Accompanied by Democratic Progressive Party Legislator Tien Chiu-chin (田秋堇), an alliance for protecting Sinjhuang’s green belt ecology told a press conference at the Legislative Yuan yesterday that there were initially 10 community parks planned for the Sinjhuang urban center, but now the number of planned parks had been reduced to four.
The four parks would only account for about 5.9 percent of the total development area, the group said.
Group spokesperson Liao Hsiu-chun (廖秀春) added that the group had learned that parts of the remaining four planned parks would also be used for further “multiple purposes,” which could include the establishment of a shopping center, a movie cultural park, a library and other buildings and threaten the few remaining green belts.
In addition, she said the city government is already planning to build a police station in the Wenzidi Wetland Park (塭仔底溼地公園), and residents are worried that the project could affect the rich ecosystem in the park and reduce the size of the local green belt.
According to the Urban Planning Act (都市計畫法), parks, sports facilities, green belts, public squares and children’s playgrounds should account for at least 10 percent of the total area of a development project.
“It is intolerable that the city government did not think to allocate a place to build the police station in an area that is estimated to attract 200,000 residents in the future and is now trying to use the park for construction, ” group member Chen Chien-yi (陳健一) said.
Referring to an incident in Yonghe District (永和), where plans to construct seven parks were gradually adjusted until finally only one was built, Chen urged Sinjhuang residents to voice their concern before it was too late.

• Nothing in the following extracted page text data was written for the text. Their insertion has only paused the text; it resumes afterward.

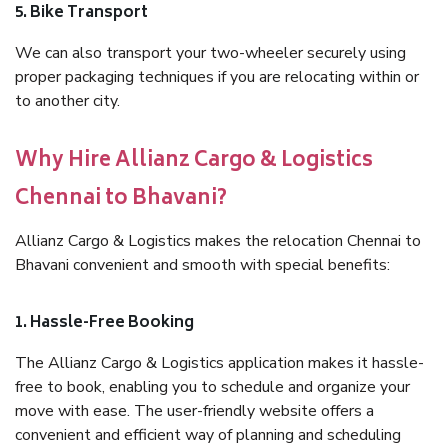
5. Bike Transport
We can also transport your two-wheeler securely using
proper packaging techniques if you are relocating within or
to another city.
Why Hire Allianz Cargo & Logistics
Chennai to Bhavani?
Allianz Cargo & Logistics makes the relocation Chennai to
Bhavani convenient and smooth with special benefits:
1. Hassle-Free Booking
The Allianz Cargo & Logistics application makes it hassle-
free to book, enabling you to schedule and organize your
move with ease. The user-friendly website offers a
convenient and efficient way of planning and scheduling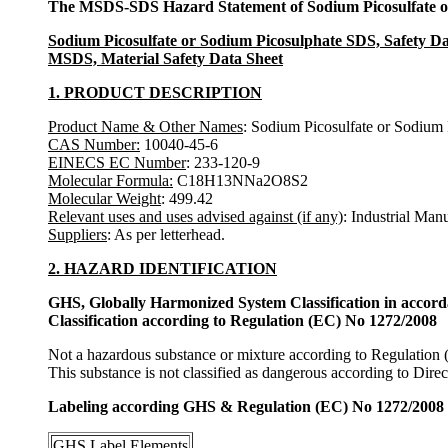
The MSDS-SDS Hazard Statement of Sodium Picosulfate o
Sodium Picosulfate or Sodium Picosulphate SDS, Safety Da
MSDS, Material Safety Data Sheet
1. PRODUCT DESCRIPTION
Product Name & Other Names
: Sodium Picosulfate or Sodium 
CAS Number:
10040-45-6
EINECS EC Number
: 233-120-9
Molecular Formula:
C18H13NNa2O8S2
Molecular Weight
: 499.42
Relevant uses and uses advised against (if any)
: Industrial Man
Suppliers
: As per letterhead.
2. HAZARD IDENTIFICATION
GHS, Globally Harmonized System Classification in accor
Classification according to Regulation (EC) No 1272/2008
Not a hazardous substance or mixture according to Regulation
This substance is not classified as dangerous according to Dir
Labeling according GHS & Regulation (EC) No 1272/2008
GHS Label Elements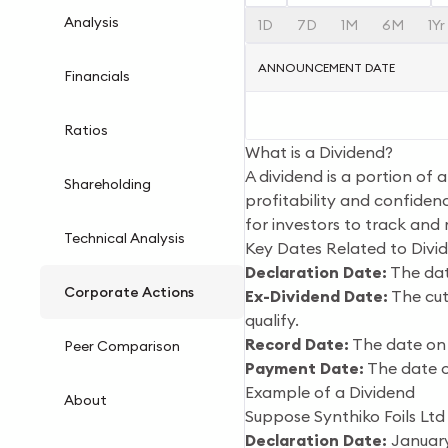
Analysis
1D
7D
1M
6M
1Yr
ANNOUNCEMENT DATE
Financials
Ratios
What is a Dividend?
A dividend is a portion of 
Shareholding
profitability and confidenc
for investors to track and
Technical Analysis
Key Dates Related to Divi
Declaration Date:
The dat
Corporate Actions
Ex-Dividend Date:
The cut-
qualify.
Record Date:
The date on 
Peer Comparison
Payment Date:
The date o
Example of a Dividend
About
Suppose Synthiko Foils Ltd
Declaration Date:
January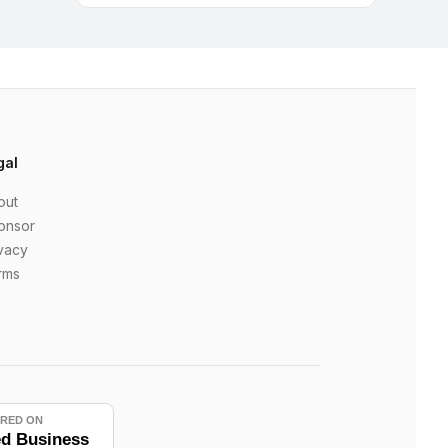
gal
out
onsor
vacy
rms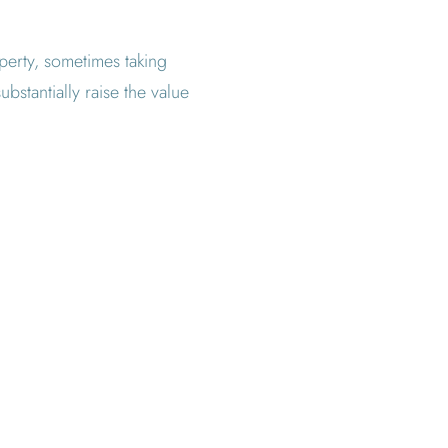
operty, sometimes taking
bstantially raise the value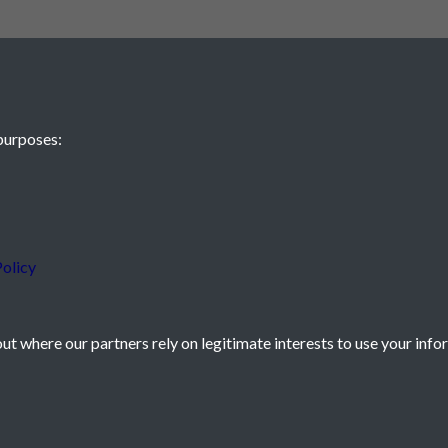
purposes:
 JE2 4XW
olicy
t where our partners rely on legitimate interests to use your info
icy
Powered by
Past
View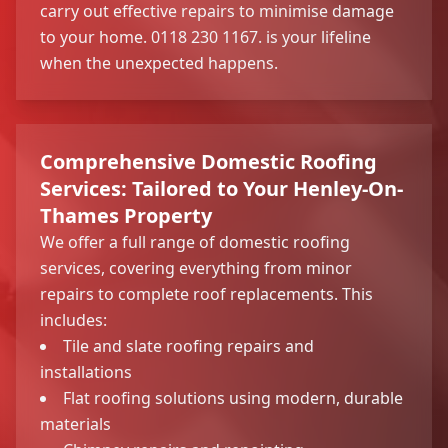
carry out effective repairs to minimise damage
to your home. 0118 230 1167. is your lifeline
when the unexpected happens.
Comprehensive Domestic Roofing
Services: Tailored to Your Henley-On-
Thames Property
We offer a full range of domestic roofing
services, covering everything from minor
repairs to complete roof replacements. This
includes:
Tile and slate roofing repairs and
installations
Flat roofing solutions using modern, durable
materials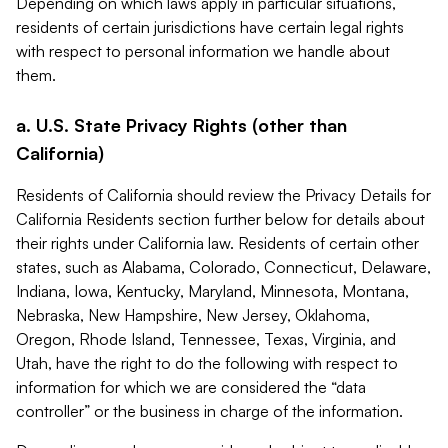
Depending on which laws apply in particular situations,
residents of certain jurisdictions have certain legal rights
with respect to personal information we handle about
them.
a. U.S. State Privacy Rights (other than
California)
Residents of California should review the Privacy Details for
California Residents section further below for details about
their rights under California law. Residents of certain other
states, such as Alabama, Colorado, Connecticut, Delaware,
Indiana, Iowa, Kentucky, Maryland, Minnesota, Montana,
Nebraska, New Hampshire, New Jersey, Oklahoma,
Oregon, Rhode Island, Tennessee, Texas, Virginia, and
Utah, have the right to do the following with respect to
information for which we are considered the “data
controller” or the business in charge of the information.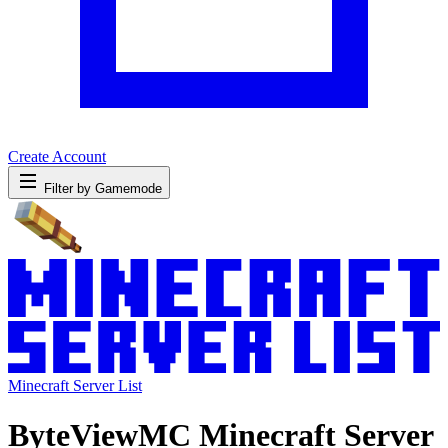
Create Account
Filter by Gamemode
Minecraft Server List
ByteViewMC Minecraft Server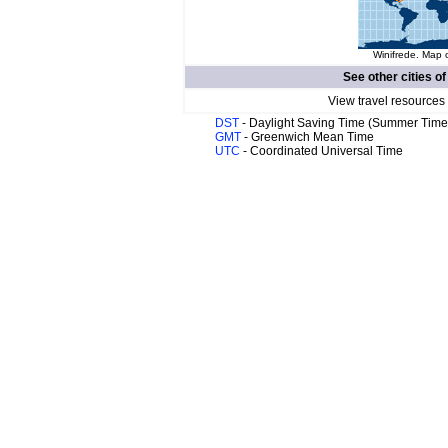
Winifrede. Map o
See other cities o
View travel resources
DST
- Daylight Saving Time (Summer Time
GMT
- Greenwich Mean Time
UTC
- Coordinated Universal Time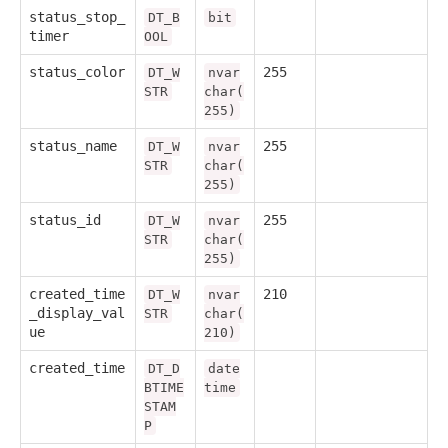
status_stop_
DT_B
bit
timer
OOL
status_color
255
DT_W
nvar
STR
char(
255)
status_name
255
DT_W
nvar
STR
char(
255)
status_id
255
DT_W
nvar
STR
char(
255)
created_time
210
DT_W
nvar
_display_val
STR
char(
ue
210)
created_time
DT_D
date
BTIME
time
STAM
P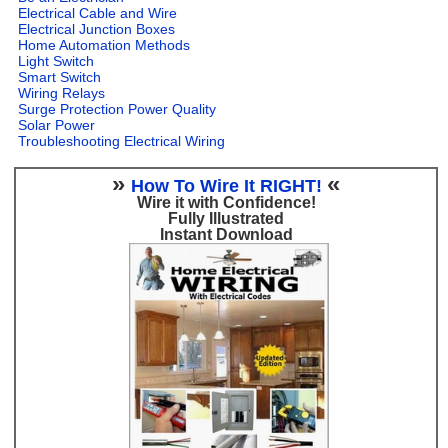
Electrical Cable and Wire
Electrical Junction Boxes
Home Automation Methods
Light Switch
Smart Switch
Wiring Relays
Surge Protection Power Quality
Solar Power
Troubleshooting Electrical Wiring
»
«
How To Wire It RIGHT!
Wire it with Confidence!
Fully Illustrated
Instant Download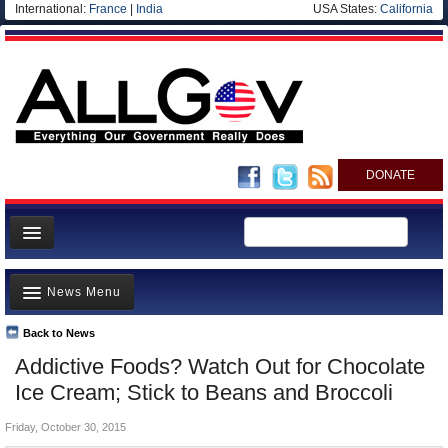
International:
France
|
India
USA States:
California
DONATE
News
News Menu
Meet your Government
Departments/Agencies
Back to News
Top Stories
Addictive Foods? Watch Out for Chocolate
Nations
Unusual News
Ice Cream; Stick to Beans and Broccoli
Blog
Where is the Money Going?
Friday, October 30, 2015
Controversies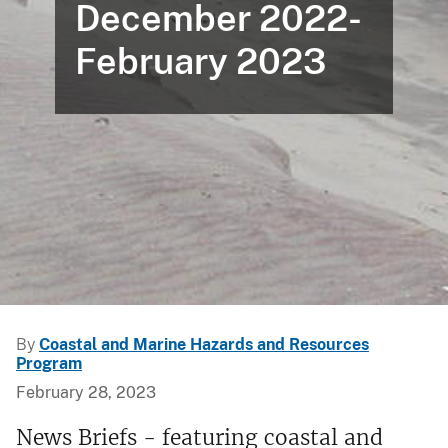
December 2022-
February 2023
By
Coastal and Marine Hazards and Resources
Program
February 28, 2023
News Briefs - featuring coastal and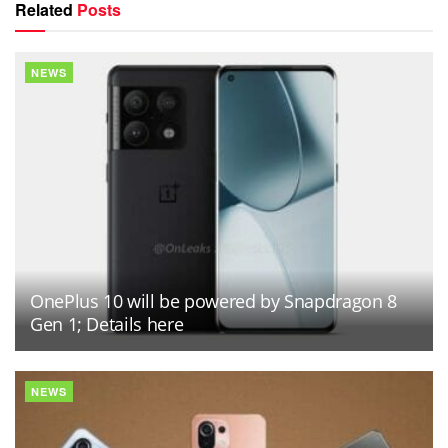
Related
Posts
NEWS
OnePlus 10 will be powered by Snapdragon 8
Gen 1; Details here
NEWS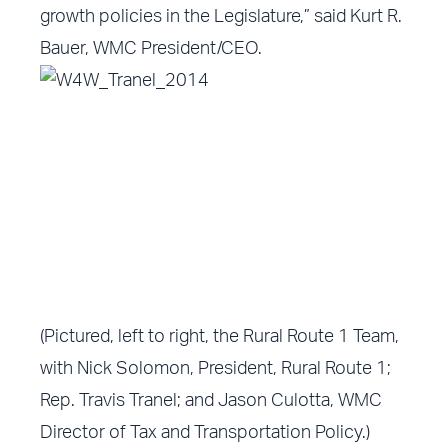
growth policies in the Legislature,” said Kurt R.
Bauer, WMC President/CEO.
(Pictured, left to right, the Rural Route 1 Team,
with Nick Solomon, President, Rural Route 1;
Rep. Travis Tranel; and Jason Culotta, WMC
Director of Tax and Transportation Policy.)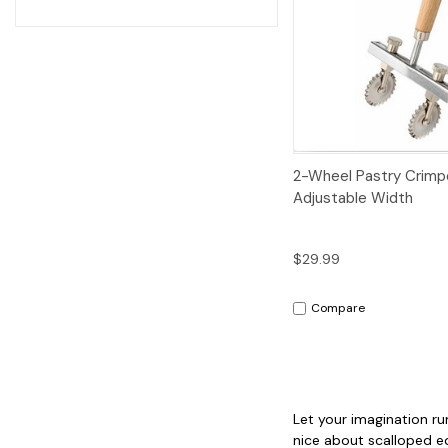
Quick View
2-Wheel Pastry Crimp
Adjustable Width
$29.99
Compare
Let your imagination ru
nice about scalloped ed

The group urged the local government not to build the police station in the park, to protect the remaining four parks by prohibiting further construction and to maintain at least 10 percent of development projects as green belt zones.
The group also called on the Ministry of the Interior to amend the Regulations of Multi-use for Public Facilities Land in Urban Planning Area to forbid the multiple uses of green belt zones.